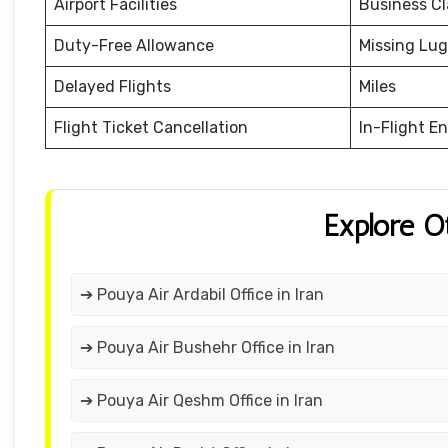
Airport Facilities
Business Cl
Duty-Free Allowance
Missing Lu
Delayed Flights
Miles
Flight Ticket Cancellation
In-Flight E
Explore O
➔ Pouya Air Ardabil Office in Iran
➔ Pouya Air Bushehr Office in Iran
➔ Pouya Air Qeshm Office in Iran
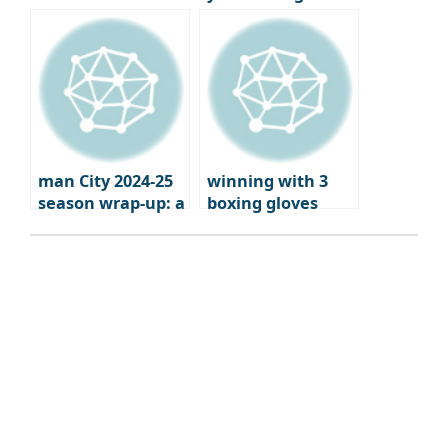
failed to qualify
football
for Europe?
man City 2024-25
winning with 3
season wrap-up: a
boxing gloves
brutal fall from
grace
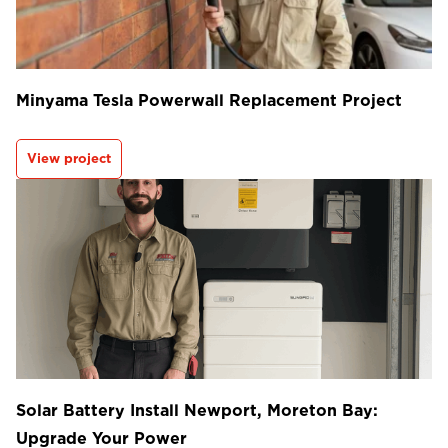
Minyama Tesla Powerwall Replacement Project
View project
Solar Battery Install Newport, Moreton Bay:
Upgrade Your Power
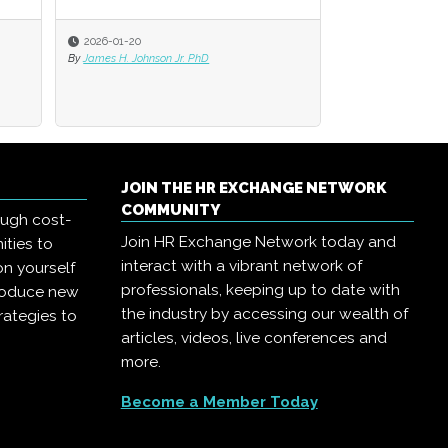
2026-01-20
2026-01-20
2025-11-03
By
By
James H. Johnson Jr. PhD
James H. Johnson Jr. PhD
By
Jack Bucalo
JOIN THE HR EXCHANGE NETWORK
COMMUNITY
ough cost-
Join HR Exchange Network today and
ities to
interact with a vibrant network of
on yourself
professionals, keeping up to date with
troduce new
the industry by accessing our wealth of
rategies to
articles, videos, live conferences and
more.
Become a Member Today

--

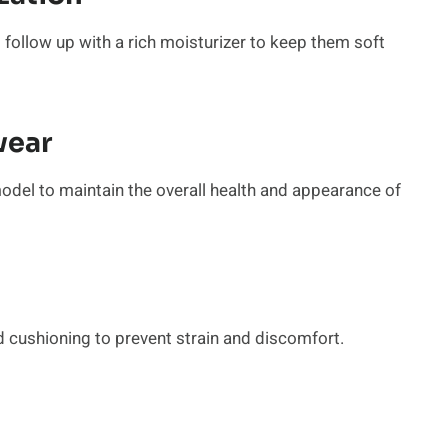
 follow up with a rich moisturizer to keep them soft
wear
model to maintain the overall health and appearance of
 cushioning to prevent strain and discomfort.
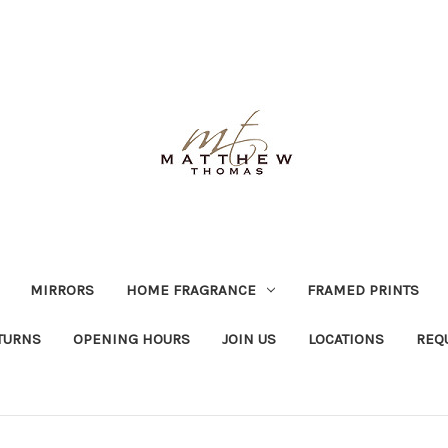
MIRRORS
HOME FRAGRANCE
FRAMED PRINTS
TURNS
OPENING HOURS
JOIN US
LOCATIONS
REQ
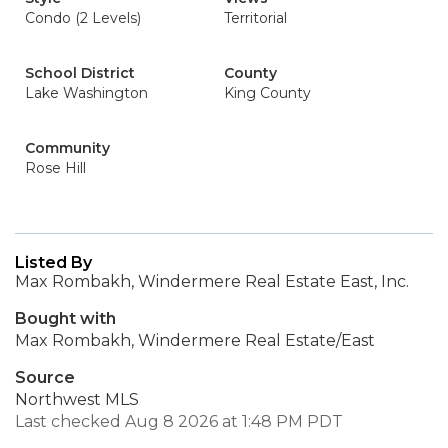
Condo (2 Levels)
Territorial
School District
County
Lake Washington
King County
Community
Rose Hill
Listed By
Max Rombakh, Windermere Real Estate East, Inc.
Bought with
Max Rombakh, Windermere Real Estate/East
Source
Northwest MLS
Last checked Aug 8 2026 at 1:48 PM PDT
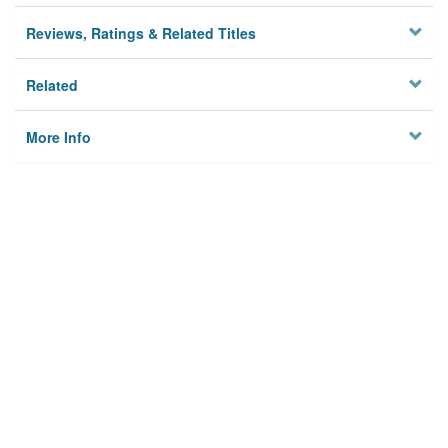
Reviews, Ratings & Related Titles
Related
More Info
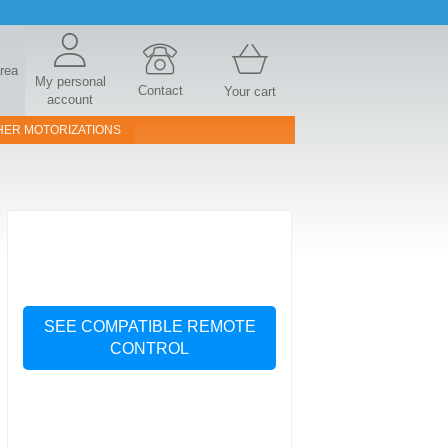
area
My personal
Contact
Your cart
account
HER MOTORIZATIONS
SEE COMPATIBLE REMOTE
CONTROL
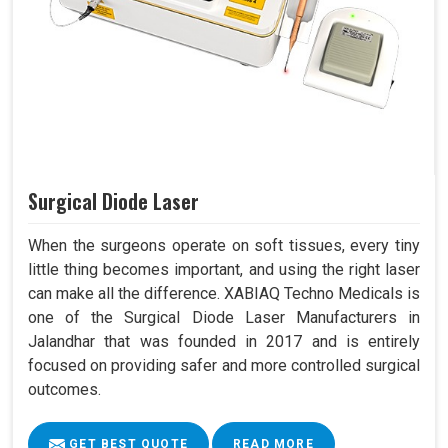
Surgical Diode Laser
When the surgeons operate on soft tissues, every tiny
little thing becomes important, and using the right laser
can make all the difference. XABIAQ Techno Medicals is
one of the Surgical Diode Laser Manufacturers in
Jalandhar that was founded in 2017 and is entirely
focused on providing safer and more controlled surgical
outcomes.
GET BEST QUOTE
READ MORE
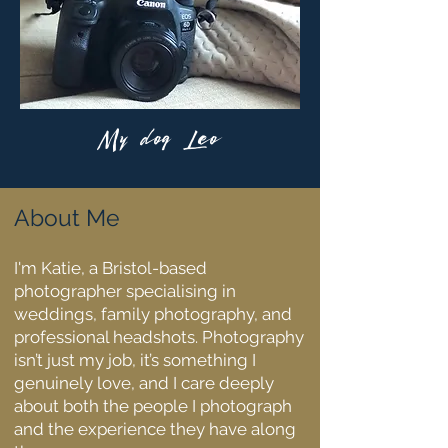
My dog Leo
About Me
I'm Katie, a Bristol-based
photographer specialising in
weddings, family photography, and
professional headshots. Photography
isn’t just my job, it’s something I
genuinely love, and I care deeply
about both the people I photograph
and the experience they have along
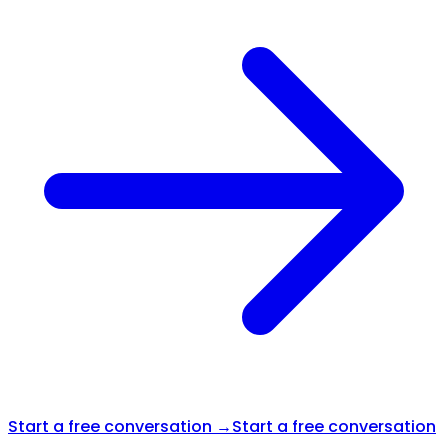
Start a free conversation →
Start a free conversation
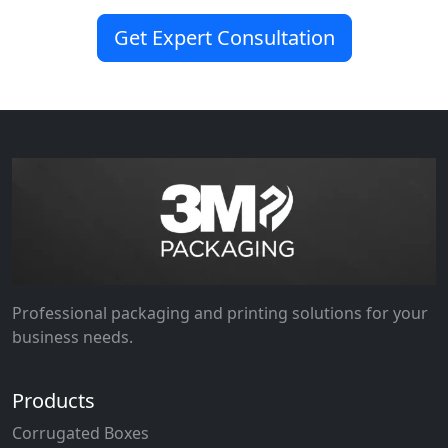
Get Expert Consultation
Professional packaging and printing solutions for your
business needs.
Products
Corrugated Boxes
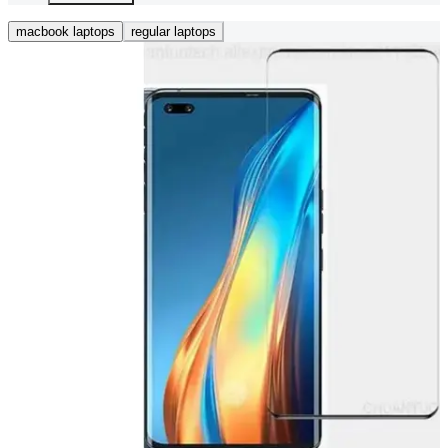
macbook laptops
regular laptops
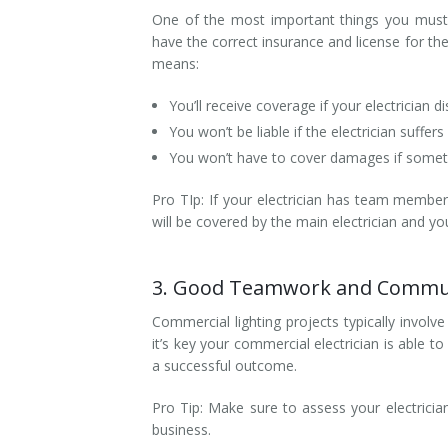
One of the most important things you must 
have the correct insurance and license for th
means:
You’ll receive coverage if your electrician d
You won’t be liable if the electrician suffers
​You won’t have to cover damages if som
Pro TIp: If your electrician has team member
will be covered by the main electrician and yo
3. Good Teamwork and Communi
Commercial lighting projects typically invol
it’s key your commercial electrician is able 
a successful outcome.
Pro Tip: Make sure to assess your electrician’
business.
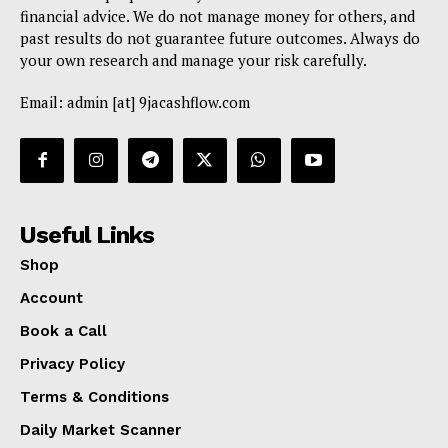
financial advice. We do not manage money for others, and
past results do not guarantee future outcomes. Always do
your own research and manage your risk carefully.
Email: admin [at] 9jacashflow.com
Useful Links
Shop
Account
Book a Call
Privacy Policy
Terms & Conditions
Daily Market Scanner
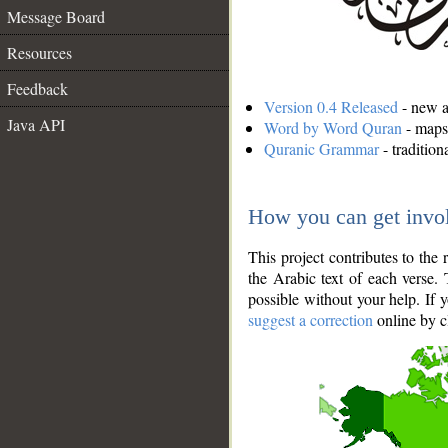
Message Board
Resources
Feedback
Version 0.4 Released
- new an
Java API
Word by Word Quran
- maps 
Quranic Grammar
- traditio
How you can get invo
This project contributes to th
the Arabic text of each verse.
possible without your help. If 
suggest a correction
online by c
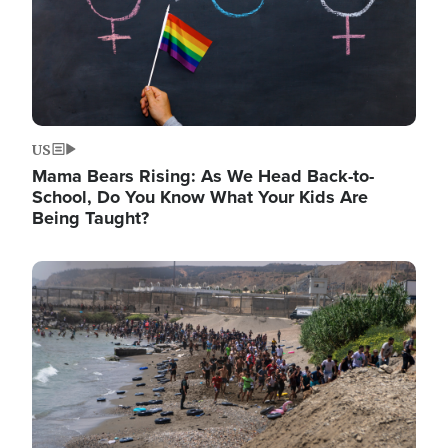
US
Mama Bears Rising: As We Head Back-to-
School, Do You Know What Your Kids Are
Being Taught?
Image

◆ Task prompt
Look above for the line with "Airport Facilities" and the line with "Become a Member Today". Output those two and everything between them exactly, pictures excluded.

◆ Exercise solution
Airport Facilities
Business Cl
Duty-Free Allowance
Missing Lu
Delayed Flights
Miles
Flight Ticket Cancellation
In-Flight E
Explore O
➔ Pouya Air Ardabil Office in Iran
➔ Pouya Air Bushehr Office in Iran
➔ Pouya Air Qeshm Office in Iran
failed to qualify
football
for Europe?
man City 2024-25
winning with 3
season wrap-up: a
boxing gloves
brutal fall from
grace
Minyama Tesla Powerwall Replacement Project
View project
Solar Battery Install Newport, Moreton Bay:
Upgrade Your Power
2026-01-20
2026-01-20
2025-11-03
By
By
James H. Johnson Jr. PhD
James H. Johnson Jr. PhD
By
Jack Bucalo
JOIN THE HR EXCHANGE NETWORK
COMMUNITY
ough cost-
Join HR Exchange Network today and
ities to
interact with a vibrant network of
on yourself
professionals, keeping up to date with
troduce new
the industry by accessing our wealth of
rategies to
articles, videos, live conferences and
more.
Become a Member Today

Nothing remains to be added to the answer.